● Work instructions
The records are to be repeated exactly, and any images in them are to be dropped.

● Data for this exercise
- Opening Delimiter -

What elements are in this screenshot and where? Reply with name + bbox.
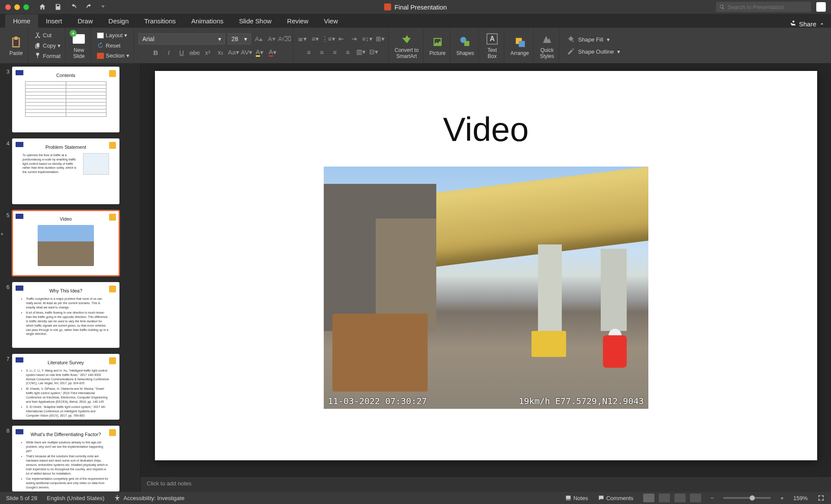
thumb-number: 6 [0,282,10,290]
home-icon[interactable] [39,3,46,11]
align-left-button[interactable]: ≡ [304,47,314,57]
tab-animations[interactable]: Animations [184,14,231,28]
language-indicator[interactable]: English (United States) [47,495,104,501]
format-painter-button[interactable]: Format [32,51,62,60]
align-right-button[interactable]: ≡ [330,47,340,57]
font-size-select[interactable]: 28▾ [228,33,251,45]
reset-icon [97,42,104,49]
zoom-in-button[interactable]: + [780,495,784,501]
increase-font-icon[interactable]: A▴ [254,34,264,44]
char-spacing-button[interactable]: AV▾ [242,47,252,58]
slide-thumb-7[interactable]: Literature SurveyS. Li, C. Li, Y. Wang a… [12,354,119,420]
strikethrough-button[interactable]: abc [190,47,200,58]
shape-fill-button[interactable]: Shape Fill ▾ [567,35,620,43]
notes-pane[interactable]: Click to add notes [141,476,831,492]
scissors-icon [34,32,41,39]
slide-content[interactable]: Video 11-03-2022 07:30:27 19km/h E77.572… [155,71,817,460]
tab-home[interactable]: Home [5,14,38,28]
font-color-button[interactable]: A▾ [267,47,278,58]
title-bar: Final Presentation [0,0,831,14]
save-icon[interactable] [54,3,62,11]
slide-thumb-3[interactable]: Contents [12,67,119,132]
section-icon [97,53,104,59]
columns-button[interactable]: ▥▾ [356,47,366,57]
slide-thumb-8[interactable]: What's the Differentiating Factor?While … [12,426,119,491]
slide-canvas[interactable]: Video 11-03-2022 07:30:27 19km/h E77.572… [141,63,831,476]
tab-draw[interactable]: Draw [70,14,101,28]
tab-transitions[interactable]: Transitions [136,14,184,28]
normal-view-icon[interactable] [643,494,654,502]
quick-styles-button[interactable]: Quick Styles [538,32,556,59]
slide-video-frame[interactable]: 11-03-2022 07:30:27 19km/h E77.5729,N12.… [324,167,648,409]
decrease-font-icon[interactable]: A▾ [267,34,277,44]
zoom-slider[interactable] [723,497,771,499]
highlight-button[interactable]: A▾ [254,47,265,58]
close-window-icon[interactable] [5,4,11,10]
multilevel-list-button[interactable]: ⋮≡▾ [323,34,334,44]
notes-toggle[interactable]: Notes [565,494,588,501]
slide-title[interactable]: Video [155,110,817,149]
slideshow-view-icon[interactable] [690,494,701,502]
zoom-level[interactable]: 159% [793,495,808,501]
redo-icon[interactable] [85,3,93,11]
fit-to-window-icon[interactable] [817,494,825,502]
shapes-button[interactable]: Shapes [454,35,476,56]
undo-icon[interactable] [70,3,77,11]
reading-view-icon[interactable] [674,494,686,502]
chevron-up-icon[interactable] [819,21,825,27]
text-direction-button[interactable]: ⊞▾ [375,34,386,44]
user-avatar[interactable] [816,2,826,12]
search-box[interactable] [716,2,811,12]
slide-thumb-4[interactable]: Problem StatementTo optimize the flow of… [12,138,119,204]
slide-thumbnails[interactable]: 3Contents4Problem StatementTo optimize t… [0,63,141,492]
qat-customize-icon[interactable] [101,3,105,11]
comments-toggle[interactable]: Comments [598,494,634,501]
justify-button[interactable]: ≡ [343,47,353,57]
textbox-button[interactable]: AText Box [483,32,501,59]
align-text-button[interactable]: ⊟▾ [369,47,379,57]
brush-icon [34,52,41,59]
share-label: Share [799,20,816,28]
cut-button[interactable]: Cut [32,31,53,39]
search-input[interactable] [728,4,808,10]
convert-smartart-button[interactable]: Convert to SmartArt [393,32,420,59]
section-button[interactable]: Section ▾ [95,51,131,60]
arrange-button[interactable]: Arrange [509,35,531,56]
minimize-window-icon[interactable] [14,4,20,10]
tab-insert[interactable]: Insert [38,14,70,28]
accessibility-button[interactable]: Accessibility: Investigate [114,494,184,501]
slide-thumb-5[interactable]: Video [12,210,119,276]
tab-review[interactable]: Review [279,14,316,28]
decrease-indent-button[interactable]: ⇤ [336,34,347,44]
subscript-button[interactable]: x₂ [216,47,226,58]
tab-view[interactable]: View [316,14,346,28]
new-slide-button[interactable]: + New Slide [70,32,88,59]
layout-button[interactable]: Layout ▾ [95,31,129,39]
maximize-window-icon[interactable] [23,4,29,10]
video-gps: 19km/h E77.5729,N12.9043 [519,396,644,406]
share-button[interactable]: Share [789,20,825,28]
underline-button[interactable]: U [177,47,187,58]
line-spacing-button[interactable]: ≡↕▾ [362,34,373,44]
numbering-button[interactable]: ≡▾ [310,34,321,44]
align-center-button[interactable]: ≡ [317,47,327,57]
copy-button[interactable]: Copy ▾ [32,41,62,50]
increase-indent-button[interactable]: ⇥ [349,34,360,44]
picture-button[interactable]: Picture [428,35,447,56]
paste-button[interactable]: Paste [7,35,25,56]
clear-formatting-icon[interactable]: A⌫ [280,34,290,44]
italic-button[interactable]: I [164,47,174,58]
slide-thumb-6[interactable]: Why This Idea?Traffic congestion is a ma… [12,282,119,348]
sorter-view-icon[interactable] [659,494,670,502]
font-name-select[interactable]: Arial▾ [138,33,225,45]
tab-slideshow[interactable]: Slide Show [231,14,279,28]
bold-button[interactable]: B [151,47,161,58]
shape-outline-button[interactable]: Shape Outline ▾ [567,48,620,55]
change-case-button[interactable]: Aa▾ [229,47,239,58]
reset-button[interactable]: Reset [95,41,122,50]
bullets-button[interactable]: ≣▾ [297,34,308,44]
arrange-icon [514,36,526,48]
tab-design[interactable]: Design [101,14,137,28]
zoom-out-button[interactable]: − [711,495,714,501]
superscript-button[interactable]: x² [203,47,213,58]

- Closing Delimiter -

● Output of the task
What elements are in this screenshot and where? Reply with name + bbox.
thumb-number: 6 [0,282,10,290]
home-icon[interactable] [39,3,46,11]
align-left-button[interactable]: ≡ [304,47,314,57]
tab-animations[interactable]: Animations [184,14,231,28]
language-indicator[interactable]: English (United States) [47,495,104,501]
format-painter-button[interactable]: Format [32,51,62,60]
align-right-button[interactable]: ≡ [330,47,340,57]
font-size-select[interactable]: 28▾ [228,33,251,45]
reset-icon [97,42,104,49]
zoom-in-button[interactable]: + [780,495,784,501]
increase-font-icon[interactable]: A▴ [254,34,264,44]
char-spacing-button[interactable]: AV▾ [242,47,252,58]
slide-thumb-7[interactable]: Literature SurveyS. Li, C. Li, Y. Wang a… [12,354,119,420]
strikethrough-button[interactable]: abc [190,47,200,58]
shape-fill-button[interactable]: Shape Fill ▾ [567,35,620,43]
notes-pane[interactable]: Click to add notes [141,476,831,492]
scissors-icon [34,32,41,39]
slide-content[interactable]: Video 11-03-2022 07:30:27 19km/h E77.572… [155,71,817,460]
tab-home[interactable]: Home [5,14,38,28]
font-color-button[interactable]: A▾ [267,47,278,58]
title-bar: Final Presentation [0,0,831,14]
save-icon[interactable] [54,3,62,11]
slide-thumb-3[interactable]: Contents [12,67,119,132]
section-icon [97,53,104,59]
columns-button[interactable]: ▥▾ [356,47,366,57]
slide-thumb-8[interactable]: What's the Differentiating Factor?While … [12,426,119,491]
slide-canvas[interactable]: Video 11-03-2022 07:30:27 19km/h E77.572… [141,63,831,476]
tab-draw[interactable]: Draw [70,14,101,28]
tab-transitions[interactable]: Transitions [136,14,184,28]
normal-view-icon[interactable] [643,494,654,502]
quick-styles-button[interactable]: Quick Styles [538,32,556,59]
slide-video-frame[interactable]: 11-03-2022 07:30:27 19km/h E77.5729,N12.… [324,167,648,409]
decrease-font-icon[interactable]: A▾ [267,34,277,44]
zoom-slider[interactable] [723,497,771,499]
highlight-button[interactable]: A▾ [254,47,265,58]
close-window-icon[interactable] [5,4,11,10]
multilevel-list-button[interactable]: ⋮≡▾ [323,34,334,44]
notes-toggle[interactable]: Notes [565,494,588,501]
slide-title[interactable]: Video [155,110,817,149]
slideshow-view-icon[interactable] [690,494,701,502]
zoom-level[interactable]: 159% [793,495,808,501]
redo-icon[interactable] [85,3,93,11]
fit-to-window-icon[interactable] [817,494,825,502]
shapes-button[interactable]: Shapes [454,35,476,56]
undo-icon[interactable] [70,3,77,11]
reading-view-icon[interactable] [674,494,686,502]
chevron-up-icon[interactable] [819,21,825,27]
text-direction-button[interactable]: ⊞▾ [375,34,386,44]
user-avatar[interactable] [816,2,826,12]
search-box[interactable] [716,2,811,12]
slide-thumb-4[interactable]: Problem StatementTo optimize the flow of… [12,138,119,204]
slide-thumbnails[interactable]: 3Contents4Problem StatementTo optimize t… [0,63,141,492]
qat-customize-icon[interactable] [101,3,105,11]
comments-toggle[interactable]: Comments [598,494,634,501]
justify-button[interactable]: ≡ [343,47,353,57]
textbox-button[interactable]: AText Box [483,32,501,59]
align-text-button[interactable]: ⊟▾ [369,47,379,57]
brush-icon [34,52,41,59]
share-label: Share [799,20,816,28]
cut-button[interactable]: Cut [32,31,53,39]
search-input[interactable] [728,4,808,10]
convert-smartart-button[interactable]: Convert to SmartArt [393,32,420,59]
section-button[interactable]: Section ▾ [95,51,131,60]
arrange-button[interactable]: Arrange [509,35,531,56]
minimize-window-icon[interactable] [14,4,20,10]
tab-insert[interactable]: Insert [38,14,70,28]
accessibility-button[interactable]: Accessibility: Investigate [114,494,184,501]
slide-thumb-5[interactable]: Video [12,210,119,276]
tab-review[interactable]: Review [279,14,316,28]
decrease-indent-button[interactable]: ⇤ [336,34,347,44]
subscript-button[interactable]: x₂ [216,47,226,58]
tab-view[interactable]: View [316,14,346,28]
new-slide-button[interactable]: + New Slide [70,32,88,59]
layout-button[interactable]: Layout ▾ [95,31,129,39]
maximize-window-icon[interactable] [23,4,29,10]
video-gps: 19km/h E77.5729,N12.9043 [519,396,644,406]
share-button[interactable]: Share [789,20,825,28]
underline-button[interactable]: U [177,47,187,58]
line-spacing-button[interactable]: ≡↕▾ [362,34,373,44]
numbering-button[interactable]: ≡▾ [310,34,321,44]
align-center-button[interactable]: ≡ [317,47,327,57]
copy-button[interactable]: Copy ▾ [32,41,62,50]
increase-indent-button[interactable]: ⇥ [349,34,360,44]
picture-button[interactable]: Picture [428,35,447,56]
paste-button[interactable]: Paste [7,35,25,56]
clear-formatting-icon[interactable]: A⌫ [280,34,290,44]
italic-button[interactable]: I [164,47,174,58]
slide-thumb-6[interactable]: Why This Idea?Traffic congestion is a ma… [12,282,119,348]
sorter-view-icon[interactable] [659,494,670,502]
font-name-select[interactable]: Arial▾ [138,33,225,45]
tab-slideshow[interactable]: Slide Show [231,14,279,28]
bold-button[interactable]: B [151,47,161,58]
shape-outline-button[interactable]: Shape Outline ▾ [567,48,620,55]
change-case-button[interactable]: Aa▾ [229,47,239,58]
reset-button[interactable]: Reset [95,41,122,50]
bullets-button[interactable]: ≣▾ [297,34,308,44]
arrange-icon [514,36,526,48]
tab-design[interactable]: Design [101,14,137,28]
zoom-out-button[interactable]: − [711,495,714,501]
superscript-button[interactable]: x² [203,47,213,58]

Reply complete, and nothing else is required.